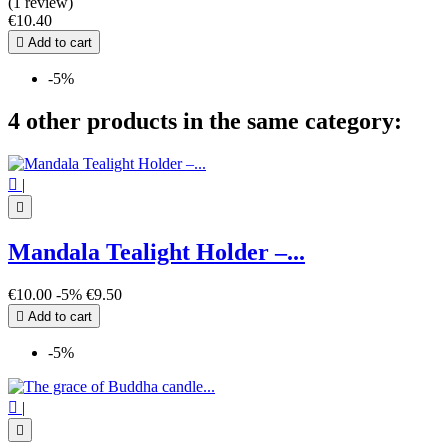
(1 review)
€10.40

Add to cart
-5%
4 other products in the same category:

|

Mandala Tealight Holder –...
€10.00
-5%
€9.50

Add to cart
-5%

|

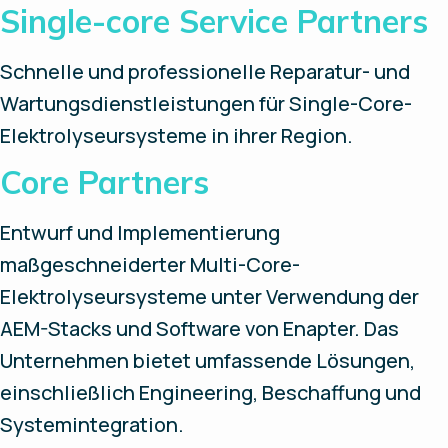
Single-core Service Partners
Schnelle und professionelle Reparatur- und
Wartungsdienstleistungen für Single-Core-
Elektrolyseursysteme in ihrer Region.
Core Partners
Entwurf und Implementierung
maßgeschneiderter Multi-Core-
Elektrolyseursysteme unter Verwendung der
AEM-Stacks und Software von Enapter. Das
Unternehmen bietet umfassende Lösungen,
einschließlich Engineering, Beschaffung und
Systemintegration.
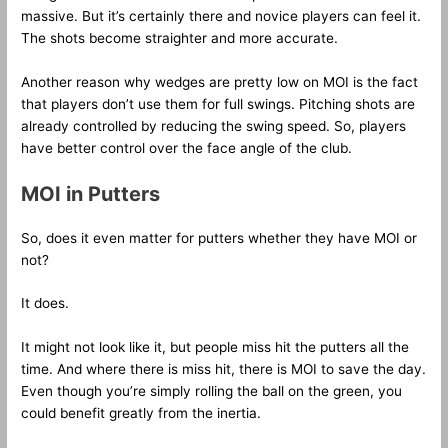
massive. But it’s certainly there and novice players can feel it.
The shots become straighter and more accurate.
Another reason why wedges are pretty low on MOI is the fact
that players don’t use them for full swings. Pitching shots are
already controlled by reducing the swing speed. So, players
have better control over the face angle of the club.
MOI in Putters
So, does it even matter for putters whether they have MOI or
not?
It does.
It might not look like it, but people miss hit the putters all the
time. And where there is miss hit, there is MOI to save the day.
Even though you’re simply rolling the ball on the green, you
could benefit greatly from the inertia.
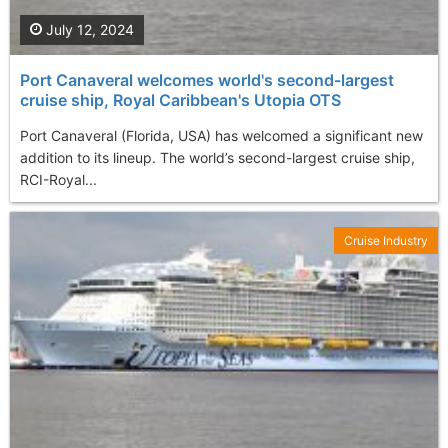
July 12, 2024
Port Canaveral welcomes world's second-largest
cruise ship, Royal Caribbean's Utopia OTS
Port Canaveral (Florida, USA) has welcomed a significant new
addition to its lineup. The world’s second-largest cruise ship,
RCI-Royal...
Cruise Industry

## Problem description
Starting with the line that holds "It might not", copy every line exactly through the final line of the material, but skip the pictures.

## Solution
It might not look like it, but people miss hit the putters all the
time. And where there is miss hit, there is MOI to save the day.
Even though you’re simply rolling the ball on the green, you
could benefit greatly from the inertia.
July 12, 2024
Port Canaveral welcomes world's second-largest
cruise ship, Royal Caribbean's Utopia OTS
Port Canaveral (Florida, USA) has welcomed a significant new
addition to its lineup. The world’s second-largest cruise ship,
RCI-Royal...
Cruise Industry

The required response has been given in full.